------ Stored data ------
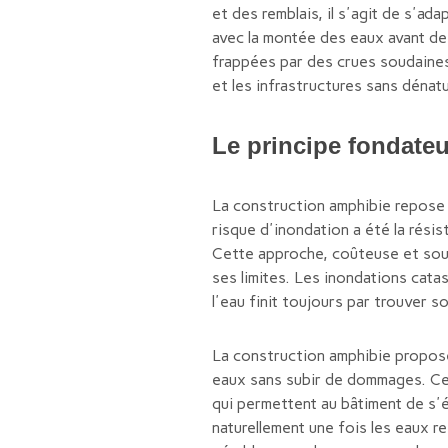
et des remblais, il s'agit de s'ad
avec la montée des eaux avant de 
frappées par des crues soudaines
et les infrastructures sans dénat
Le principe fondateur
La construction amphibie repose 
risque d'inondation a été la résis
Cette approche, coûteuse et souv
ses limites. Les inondations cat
l'eau finit toujours par trouver 
La construction amphibie propose
eaux sans subir de dommages. Ces
qui permettent au bâtiment de s'é
naturellement une fois les eaux r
------
> _Exercise details_:
Only exact copies of the lines from the one containing "Le principe fondateur" to the end of the records belong in the answer.

> _Output for this exercise_:
Le principe fondateur
La construction amphibie repose 
risque d'inondation a été la résis
Cette approche, coûteuse et souv
ses limites. Les inondations cat
l'eau finit toujours par trouver 
La construction amphibie propose
eaux sans subir de dommages. Ces
qui permettent au bâtiment de s'é
naturellement une fois les eaux r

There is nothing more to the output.